**WHAT YOU HAVE TO DO:** Repeat all the lines below exactly, but omit the pictures.

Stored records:
+ + + + + + +
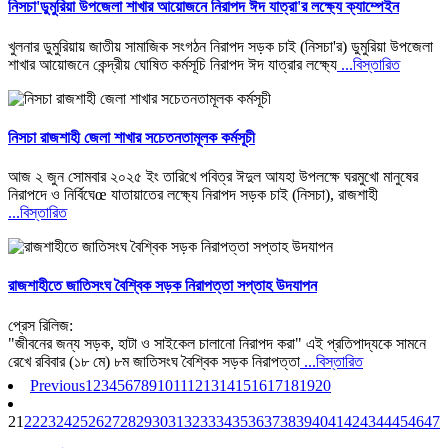
নিসচা'ডুমুরিয়া উপজেলা শাখার আয়োজনে নিরাপদ ঈদ যাত্রা'র লক্ষ্যে ক্যাম্পেইন
খুলনার ডুমুরিয়ায় জাতীয় সামাজিক সংগঠন নিরাপদ সড়ক চাই (নিসচা'র) ডুমুরিয়া উপজেলা
শাখার আয়োজনে কেন্দ্রীয় ঘোষিত কর্মসূচি নিরাপদ ঈদ যাত্রার লক্ষ্যে
...বিস্তারিত
নিসচা রাজশাহী জেলা শাখার সচেতনতামূলক কর্মসূচী
আজ ২ জুন সোমবার ২০২৫ ইং তারিখে পবিত্র ঈদুল আযহা উপলক্ষে ঘরমুখো মানুষের
নিরাপদে ও নির্বিঘেœ যাতায়াতের লক্ষ্যে নিরাপদ সড়ক চাই (নিসচা), রাজশাহী
...বিস্তারিত
রাজশাহীতে জাতিসংঘ বৈশ্বিক সড়ক নিরাপত্তা সপ্তাহ উদযাপন
প্রেস রিলিজ:
"জীবনের জন্য সড়ক, হাটা ও সাইকেল চালানো নিরাপদ করা" এই প্রতিপাদ্যকে সামনে
রেখে রবিবার (১৮ মে) ৮ম জাতিসংঘ বৈশ্বিক সড়ক নিরাপত্তা
...বিস্তারিত
Previous
1
2
3
4
5
6
7
8
9
10
11
12
13
14
15
16
17
18
19
20
21
22
23
24
25
26
27
28
29
30
31
32
33
34
35
36
37
38
39
40
41
42
43
44
45
46
47
4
+ + + + + + +
**RESPONSE TO THIS TASK:**
নিসচা'ডুমুরিয়া উপজেলা শাখার আয়োজনে নিরাপদ ঈদ যাত্রা'র লক্ষ্যে ক্যাম্পেইন
খুলনার ডুমুরিয়ায় জাতীয় সামাজিক সংগঠন নিরাপদ সড়ক চাই (নিসচা'র) ডুমুরিয়া উপজেলা
শাখার আয়োজনে কেন্দ্রীয় ঘোষিত কর্মসূচি নিরাপদ ঈদ যাত্রার লক্ষ্যে
...বিস্তারিত
নিসচা রাজশাহী জেলা শাখার সচেতনতামূলক কর্মসূচী
আজ ২ জুন সোমবার ২০২৫ ইং তারিখে পবিত্র ঈদুল আযহা উপলক্ষে ঘরমুখো মানুষের
নিরাপদে ও নির্বিঘেœ যাতায়াতের লক্ষ্যে নিরাপদ সড়ক চাই (নিসচা), রাজশাহী
...বিস্তারিত
রাজশাহীতে জাতিসংঘ বৈশ্বিক সড়ক নিরাপত্তা সপ্তাহ উদযাপন
প্রেস রিলিজ:
"জীবনের জন্য সড়ক, হাটা ও সাইকেল চালানো নিরাপদ করা" এই প্রতিপাদ্যকে সামনে
রেখে রবিবার (১৮ মে) ৮ম জাতিসংঘ বৈশ্বিক সড়ক নিরাপত্তা
...বিস্তারিত
Previous
1
2
3
4
5
6
7
8
9
10
11
12
13
14
15
16
17
18
19
20
21
22
23
24
25
26
27
28
29
30
31
32
33
34
35
36
37
38
39
40
41
42
43
44
45
46
47
4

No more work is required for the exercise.